PRIMARY schoolchildren in Old Portsmouth are getting acquainted with two highly intelligent new classmates this term – rats.
The class pets who have been named after the American cartoon characters Phineas and Ferb are so popular that youngsters at St Jude’s Primary will be putting names in a hat to take them home during half-term.
Despite initial reservations, the boys and girls in year three are wasting no time teaching their furry friends new tricks.
They hope the resourceful rodents will soon be able to recognise their names, find their way through a maze and distinguish between two differently-coloured bowls with food inside.

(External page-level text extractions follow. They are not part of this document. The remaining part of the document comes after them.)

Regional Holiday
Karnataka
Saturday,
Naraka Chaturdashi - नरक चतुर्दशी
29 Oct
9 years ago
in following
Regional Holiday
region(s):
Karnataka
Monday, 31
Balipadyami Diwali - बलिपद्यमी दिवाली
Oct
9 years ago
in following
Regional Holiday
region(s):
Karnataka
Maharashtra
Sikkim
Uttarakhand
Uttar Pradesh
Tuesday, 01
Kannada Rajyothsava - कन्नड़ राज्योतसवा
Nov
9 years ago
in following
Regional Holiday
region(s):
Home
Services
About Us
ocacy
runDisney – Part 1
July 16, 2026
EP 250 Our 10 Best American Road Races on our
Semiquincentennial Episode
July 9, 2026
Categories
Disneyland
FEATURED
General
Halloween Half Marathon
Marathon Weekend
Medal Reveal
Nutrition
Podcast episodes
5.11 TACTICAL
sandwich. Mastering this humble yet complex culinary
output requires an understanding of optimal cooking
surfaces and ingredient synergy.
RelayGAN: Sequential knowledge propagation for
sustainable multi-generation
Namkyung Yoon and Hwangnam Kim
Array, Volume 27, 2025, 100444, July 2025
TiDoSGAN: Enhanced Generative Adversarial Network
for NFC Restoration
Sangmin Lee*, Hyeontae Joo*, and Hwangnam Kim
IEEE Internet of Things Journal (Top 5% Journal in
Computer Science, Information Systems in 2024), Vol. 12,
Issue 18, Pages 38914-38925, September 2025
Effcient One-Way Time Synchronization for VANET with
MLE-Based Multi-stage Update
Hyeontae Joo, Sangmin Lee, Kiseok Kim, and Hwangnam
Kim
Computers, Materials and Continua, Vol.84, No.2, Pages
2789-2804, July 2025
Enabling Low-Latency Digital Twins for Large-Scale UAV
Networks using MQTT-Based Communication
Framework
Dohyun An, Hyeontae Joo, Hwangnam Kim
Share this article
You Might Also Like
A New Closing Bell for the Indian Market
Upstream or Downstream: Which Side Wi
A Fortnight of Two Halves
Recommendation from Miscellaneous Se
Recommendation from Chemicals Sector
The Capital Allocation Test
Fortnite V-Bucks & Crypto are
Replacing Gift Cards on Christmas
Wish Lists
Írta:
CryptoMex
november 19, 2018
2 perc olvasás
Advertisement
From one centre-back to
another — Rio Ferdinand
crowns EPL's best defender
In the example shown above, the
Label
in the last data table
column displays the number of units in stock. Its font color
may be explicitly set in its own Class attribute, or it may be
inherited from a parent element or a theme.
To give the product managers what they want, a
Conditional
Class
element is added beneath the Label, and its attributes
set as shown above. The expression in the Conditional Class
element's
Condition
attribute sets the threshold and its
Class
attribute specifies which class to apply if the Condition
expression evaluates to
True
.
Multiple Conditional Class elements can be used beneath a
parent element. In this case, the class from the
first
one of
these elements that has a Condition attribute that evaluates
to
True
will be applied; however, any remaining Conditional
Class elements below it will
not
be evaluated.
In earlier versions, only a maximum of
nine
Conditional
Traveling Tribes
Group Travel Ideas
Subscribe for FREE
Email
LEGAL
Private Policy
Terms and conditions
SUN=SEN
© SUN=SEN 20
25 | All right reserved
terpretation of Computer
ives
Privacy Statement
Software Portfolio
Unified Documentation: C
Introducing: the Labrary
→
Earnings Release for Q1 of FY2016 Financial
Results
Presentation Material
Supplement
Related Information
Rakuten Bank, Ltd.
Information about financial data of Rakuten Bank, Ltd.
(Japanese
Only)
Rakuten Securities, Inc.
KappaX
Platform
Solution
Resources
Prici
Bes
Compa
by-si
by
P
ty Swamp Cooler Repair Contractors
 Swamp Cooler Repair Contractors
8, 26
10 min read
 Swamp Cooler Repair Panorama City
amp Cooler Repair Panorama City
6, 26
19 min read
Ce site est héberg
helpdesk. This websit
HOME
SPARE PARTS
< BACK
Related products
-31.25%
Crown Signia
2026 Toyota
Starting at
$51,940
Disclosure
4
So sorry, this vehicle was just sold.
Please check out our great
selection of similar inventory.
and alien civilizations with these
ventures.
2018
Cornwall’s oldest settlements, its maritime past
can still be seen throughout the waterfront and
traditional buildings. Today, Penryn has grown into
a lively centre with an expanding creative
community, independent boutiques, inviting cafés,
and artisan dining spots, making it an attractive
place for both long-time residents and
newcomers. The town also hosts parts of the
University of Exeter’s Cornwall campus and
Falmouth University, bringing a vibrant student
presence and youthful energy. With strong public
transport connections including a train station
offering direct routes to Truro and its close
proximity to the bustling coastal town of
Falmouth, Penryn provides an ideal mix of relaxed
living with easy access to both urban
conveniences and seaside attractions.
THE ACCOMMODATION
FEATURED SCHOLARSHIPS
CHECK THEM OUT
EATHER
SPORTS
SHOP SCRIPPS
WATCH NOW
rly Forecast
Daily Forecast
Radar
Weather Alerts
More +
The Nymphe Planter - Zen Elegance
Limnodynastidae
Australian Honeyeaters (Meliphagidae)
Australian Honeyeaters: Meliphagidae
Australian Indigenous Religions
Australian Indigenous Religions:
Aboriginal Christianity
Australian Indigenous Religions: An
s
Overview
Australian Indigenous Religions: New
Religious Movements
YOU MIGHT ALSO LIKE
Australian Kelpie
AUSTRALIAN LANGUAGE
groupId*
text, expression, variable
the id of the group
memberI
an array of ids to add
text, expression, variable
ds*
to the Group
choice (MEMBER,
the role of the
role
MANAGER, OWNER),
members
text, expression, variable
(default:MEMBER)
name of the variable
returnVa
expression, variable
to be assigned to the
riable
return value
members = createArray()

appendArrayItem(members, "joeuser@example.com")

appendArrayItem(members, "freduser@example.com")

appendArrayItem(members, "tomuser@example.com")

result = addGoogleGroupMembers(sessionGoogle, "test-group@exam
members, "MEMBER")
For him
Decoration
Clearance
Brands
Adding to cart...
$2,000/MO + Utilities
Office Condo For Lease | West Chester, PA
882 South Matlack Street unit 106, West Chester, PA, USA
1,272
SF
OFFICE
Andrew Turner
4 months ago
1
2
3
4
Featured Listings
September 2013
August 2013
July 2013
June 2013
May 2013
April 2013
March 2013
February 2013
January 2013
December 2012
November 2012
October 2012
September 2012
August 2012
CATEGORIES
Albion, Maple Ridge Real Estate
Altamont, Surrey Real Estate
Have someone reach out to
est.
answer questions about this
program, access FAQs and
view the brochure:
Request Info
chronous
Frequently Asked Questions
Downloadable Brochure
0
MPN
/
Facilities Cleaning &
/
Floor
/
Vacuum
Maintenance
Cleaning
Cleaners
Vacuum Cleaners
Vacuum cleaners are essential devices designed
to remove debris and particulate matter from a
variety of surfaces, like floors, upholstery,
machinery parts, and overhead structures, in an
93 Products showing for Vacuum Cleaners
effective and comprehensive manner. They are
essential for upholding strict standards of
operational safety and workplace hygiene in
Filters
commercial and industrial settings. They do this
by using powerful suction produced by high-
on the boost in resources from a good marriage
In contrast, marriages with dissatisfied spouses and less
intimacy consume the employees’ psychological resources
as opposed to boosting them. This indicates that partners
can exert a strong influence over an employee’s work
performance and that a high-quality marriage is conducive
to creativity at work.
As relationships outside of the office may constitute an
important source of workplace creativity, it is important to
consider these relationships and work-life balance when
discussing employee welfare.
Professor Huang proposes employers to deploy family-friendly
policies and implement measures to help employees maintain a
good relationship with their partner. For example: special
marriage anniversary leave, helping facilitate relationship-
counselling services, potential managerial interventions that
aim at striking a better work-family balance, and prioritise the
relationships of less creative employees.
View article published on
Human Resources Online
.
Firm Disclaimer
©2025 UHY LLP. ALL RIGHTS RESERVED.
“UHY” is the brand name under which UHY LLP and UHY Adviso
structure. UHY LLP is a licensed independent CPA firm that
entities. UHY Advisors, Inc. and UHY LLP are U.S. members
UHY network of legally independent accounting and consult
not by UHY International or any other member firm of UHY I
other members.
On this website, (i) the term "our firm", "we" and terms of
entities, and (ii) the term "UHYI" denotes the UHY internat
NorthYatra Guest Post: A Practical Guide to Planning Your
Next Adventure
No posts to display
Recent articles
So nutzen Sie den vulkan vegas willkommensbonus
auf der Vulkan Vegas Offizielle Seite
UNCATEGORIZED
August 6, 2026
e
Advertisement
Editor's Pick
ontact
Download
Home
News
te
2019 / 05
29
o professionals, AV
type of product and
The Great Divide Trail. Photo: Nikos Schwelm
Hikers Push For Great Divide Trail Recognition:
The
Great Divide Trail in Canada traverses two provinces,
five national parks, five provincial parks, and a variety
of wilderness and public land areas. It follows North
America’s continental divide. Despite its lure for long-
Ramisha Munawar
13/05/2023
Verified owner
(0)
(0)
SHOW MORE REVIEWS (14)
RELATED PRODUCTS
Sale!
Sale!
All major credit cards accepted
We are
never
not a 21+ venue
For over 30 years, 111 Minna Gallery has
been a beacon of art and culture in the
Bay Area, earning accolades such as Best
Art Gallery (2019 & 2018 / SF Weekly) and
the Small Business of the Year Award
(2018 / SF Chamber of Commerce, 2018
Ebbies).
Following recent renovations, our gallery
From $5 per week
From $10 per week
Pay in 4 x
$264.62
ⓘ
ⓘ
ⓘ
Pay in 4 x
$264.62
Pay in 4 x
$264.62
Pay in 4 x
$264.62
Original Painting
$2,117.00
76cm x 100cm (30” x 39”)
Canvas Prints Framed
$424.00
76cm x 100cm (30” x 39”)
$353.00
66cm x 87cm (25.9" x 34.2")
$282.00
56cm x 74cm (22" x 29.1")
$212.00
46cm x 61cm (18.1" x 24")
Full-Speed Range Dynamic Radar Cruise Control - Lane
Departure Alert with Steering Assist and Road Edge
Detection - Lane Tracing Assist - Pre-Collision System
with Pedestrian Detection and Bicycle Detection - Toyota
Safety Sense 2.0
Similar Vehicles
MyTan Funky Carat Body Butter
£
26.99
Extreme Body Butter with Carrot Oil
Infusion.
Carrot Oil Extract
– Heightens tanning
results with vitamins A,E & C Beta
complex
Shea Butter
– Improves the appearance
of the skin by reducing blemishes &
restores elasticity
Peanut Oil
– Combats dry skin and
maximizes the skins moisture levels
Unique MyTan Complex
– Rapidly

Jude Peattie, seven, said: ‘They haven’t learned much yet but it’s still early days and I’m looking forward to the day they can perform lots of fun tricks.
‘When I heard we were getting pet rats I thought they would be toys, so it was a big surprise to find out they were real.
‘I hope I get to take them home in half-term, especially Phineas who is very friendly and likes to play.
‘Rats get a bit of a bad reputation.
‘People say they are scary and dirty, but we’ve all seen another side to them.’
Scarlett Harris, seven, admits her initial reaction to the rats was ‘they’re disgusting’.
She said: ‘My dad used to have a pet rat and when he let it out it would go to the rubbish bin and nibble away, so I didn’t like them at all.
‘But Phineas and Ferb are tiny and really cute and I’ve been amazed at how clever they are. We all sit in a circle to let them out for a run but they’ve managed to find little gaps to get out.
‘My favourite is Ferb because he is quiet and he doesn’t like to come out of his cage. I like to give him a cuddle and let him sit on my shoulder. This experience has taught me you can change your mind about things.
‘I like rats now and I know I’ll like them even when they grow very big.’
Nina Evans, a year three teacher who has owned rats in the past, said she thought they would make great pets.
She said: ‘Rats are highly intelligent and fun animals and they are not full of disease.
‘When I first suggested the idea to the class there was a little apprehension and one pupil said “they spread the plague” but now the children absolutely love them.
‘Phineas and Ferb are only six weeks old but I’m confident they will learn to do lots of clever things.’